What are the two dimensions of time?
One is "application" time, representing the business's view of a key's historical values. A boundary in application time is "true" point in time that a key's value changed.
The other is "transaction" time, representing the database's view of a key's value. A boundary in transaction time is the point that the database's opinion of a key's application history changed.
For example, let's say you move from 123 Apple St to 456 Banana St. The day of your move is June 13th. Once you're all settled in, you call the bank on June 20th, to let them know that you moved on June 13th.
The boundary in application history for your move is June 13th.
The break in the bank's transaction history is June 20th, because that is the day that the bank's perspective on your address history changed.
Below is a snapshot of the bank's address
table, from June 19th:
txn_period , app_period , user_id, address
"[2022-01-01, )", "[2022-01-01, )", 42 , 123 Apple St
Notice the lower txn_period
and app_period
values are 2022-01-01. This is presumably
the day you signed up with the bank, explaining the txn_period
.
The app_period
value is explained by the fact that they don't have any info about your
address prior to 2022-01-01
. If they did (e.g. if they pulled your credit history),
this value could be earlier.
Here's another snapshot of address
, from June 21st:
txn_period , app_period , user_id, address
"[2022-06-20, )", "[2022-01-01, 2022-06-13)", 42 , 123 Apple St
"[2022-06-20, )", "[2022-06-13, )" , 42 , 456 Banana St
As we can see, the earlier app_period
has its app period "closed" to the provided
date of the move, June 13th. The fact that this information was processed on June 20th
is recorded by the database in the txn_period
.
This is great! But what about the information that predates 6/20? We lost our view of the world on June 19th when we updated it on June 20th. That stinks!
Except we didn't! There's a corresponding table, address_history
, that persists all
records with a terminated transaction period.
On June 19th, there was no record for user 42
, since they had no mutation history.
On June 21st, address_history
would look like this:
txn_period , app_period , user_id, address
"[2022-01-01, 2022-06-20)", "[2022-01-01, )", 42 , 123 Apple St
This means that the union of address
and address_history
has a pretty special
property: non-destructive updates! It has non-destructive deletes, too, which together
makes up the title of this section: non-destructive "writes", or mutations.
This is a nice property to have!
app_period
means you the variation of a value over time for a key.
txn_period
and the _history
tables mean you also know how your opinion of this
value timeline changed over time.
This is a superpower!
Let's drop back into the bank example.
On July 1st you call complain that you never received their checkbook that was supposed to come in the mail on June 15th. What gives!
A support person who only had view of the app_period
would know that the
customer moved on 6/13, but wouldn't know that the customer updated the address on 6/20.
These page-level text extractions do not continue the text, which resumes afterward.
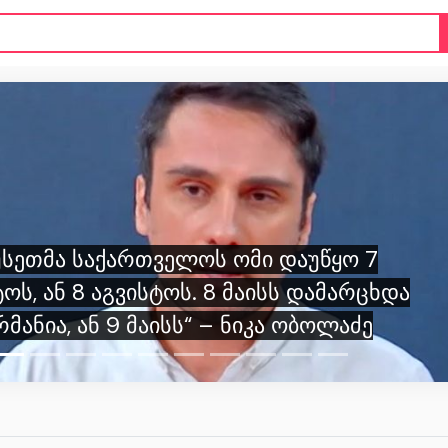
რუსეთმა საქართველოს ომი დაუწყო 7
ოს, ან 8 აგვისტოს. 8 მაისს დამარცხდა
რმანია, ან 9 მაისს“ – ნიკა ობოლაძე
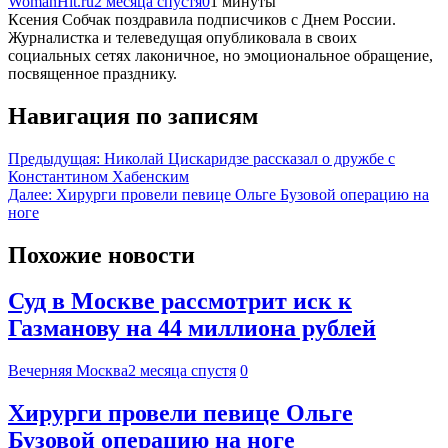
WomanHit.ru
2 месяца спустя
0
1 минуты
Ксения Собчак поздравила подписчиков с Днем России.
Журналистка и телеведущая опубликовала в своих
социальных сетях лаконичное, но эмоциональное обращение,
посвященное празднику.
Навигация по записям
Предыдущая:
Николай Цискаридзе рассказал о дружбе с
Константином Хабенским
Далее:
Хирурги провели певице Ольге Бузовой операцию на
ноге
Похожие новости
Суд в Москве рассмотрит иск к
Газманову на 44 миллиона рублей
Вечерняя Москва
2 месяца спустя
0
Хирурги провели певице Ольге
Бузовой операцию на ноге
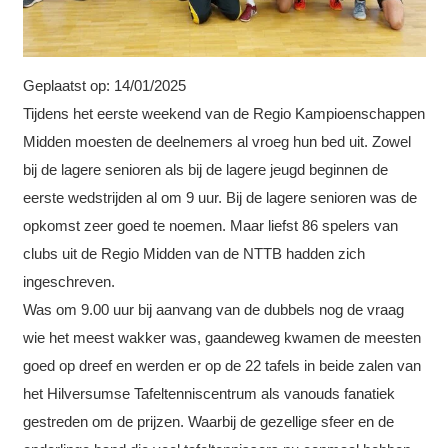
Geplaatst op:
14/01/2025
Tijdens het eerste weekend van de Regio Kampioenschappen
Midden moesten de deelnemers al vroeg hun bed uit. Zowel
bij de lagere senioren als bij de lagere jeugd beginnen de
eerste wedstrijden al om 9 uur. Bij de lagere senioren was de
opkomst zeer goed te noemen. Maar liefst 86 spelers van
clubs uit de Regio Midden van de NTTB hadden zich
ingeschreven.
Was om 9.00 uur bij aanvang van de dubbels nog de vraag
wie het meest wakker was, gaandeweg kwamen de meesten
goed op dreef en werden er op de 22 tafels in beide zalen van
het Hilversumse Tafeltenniscentrum als vanouds fanatiek
gestreden om de prijzen. Waarbij de gezellige sfeer en de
A support person who only had view of txn_period
would know that they updated their
address on 6/20, but wouldn't know that the customer actually moved on 6/13.
A support person with access to both has a clearer picture. They can see that the address timeline changed on 6/20, and that they moved on 6/13. They also see the previous address, and can know where the checkbook probably went to.
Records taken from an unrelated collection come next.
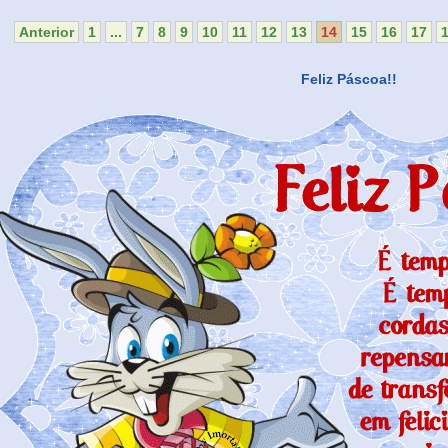
Anterior
1
...
7
8
9
10
11
12
13
14
15
16
17
Feliz Páscoa!!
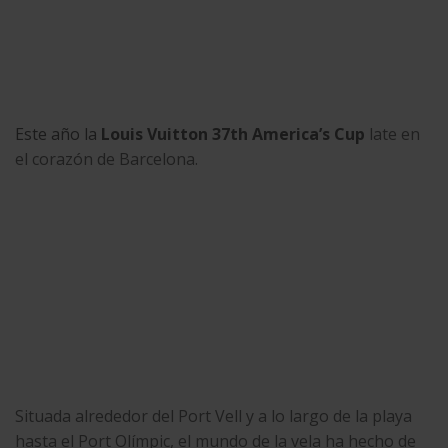
Este año la
Louis Vuitton 37th America’s Cup
late en
el corazón de Barcelona.
Situada alrededor del Port Vell y a lo largo de la playa
hasta el Port Olímpic, el mundo de la vela ha hecho de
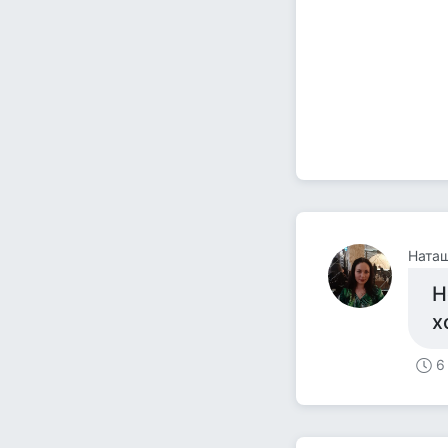
Наташ
Н
х
6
A support person with access to the full address
table and address_history
table
can understand what the bank believed on 6/14, when the checkbook was mailed out from
the local bank branch, by looking for the records in address_history
whose txn_period
overlaps with 2022-06-14
.
They could even re-run the program that generated the shipping label with a fixed transaction time of 06/14, and validate that it would generate a label for 123 Apple St.
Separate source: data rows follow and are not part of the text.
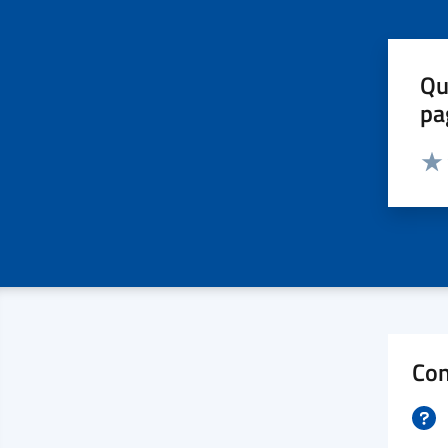
Qu
pa
Valut
Valu
Con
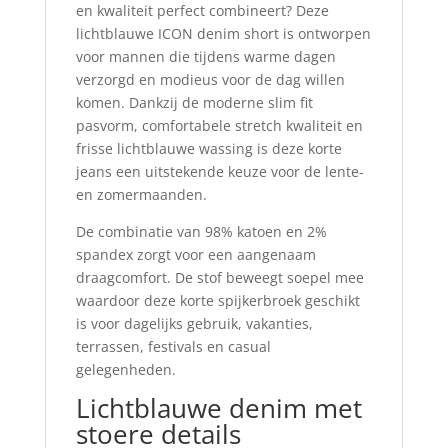
en kwaliteit perfect combineert? Deze
lichtblauwe ICON denim short is ontworpen
voor mannen die tijdens warme dagen
verzorgd en modieus voor de dag willen
komen. Dankzij de moderne slim fit
pasvorm, comfortabele stretch kwaliteit en
frisse lichtblauwe wassing is deze korte
jeans een uitstekende keuze voor de lente-
en zomermaanden.
De combinatie van 98% katoen en 2%
spandex zorgt voor een aangenaam
draagcomfort. De stof beweegt soepel mee
waardoor deze korte spijkerbroek geschikt
is voor dagelijks gebruik, vakanties,
terrassen, festivals en casual
gelegenheden.
Lichtblauwe denim met
stoere details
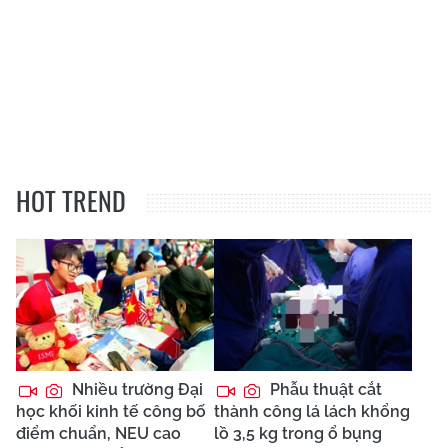
HOT TREND
Nhiều trường Đại
Phẫu thuật cắt
học khối kinh tế công bố
thành công lá lách khổng
điểm chuẩn, NEU cao
lồ 3,5 kg trong ổ bụng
In other words, it is a super powerful debugging and auditing tool!
OK, we understand the motivation! How do we implement it?
This project aims to implement the heavy lifting of bitemporal data in the database.
It also offers some bindings for interfacing with bitemporal data in Python with SQLAlchemy and Django, so that it's easier to define and interface with.
The main function is record_txn_history
, which does the heavy lifting of "expiring"
outdated records into the _history
table.
It's a trigger that's meant to execute when a table changes.
So, for every bitemporal model, this function needs to be declared as a trigger that executes when the root table changes. The SQLAlchemy and Django libs instantiate this trigger as part of the model definition.
There are two other functions that are helpers for manipulating record_txn_history
.
One forces the observed "wall clock" to some constant value, while another allows
the application to temporarily disable history-tracking within the scope of a transaction.
A final function is a helper for splitting a single "application span" (i.e. a row in the current table) into two distinct periods. This is used when clearing space to insert a new record. For example, if you temporarily lived at 456 Banana St for 3 days between 6/13 and 6/16, and wanted the bank to know about it.
Right now, the more abstract function of clearing space in application time happens in a helper library, rather than in a SQL function. In the future, we might want to push this into a SQL definition to make it more performant and portable to other libraries.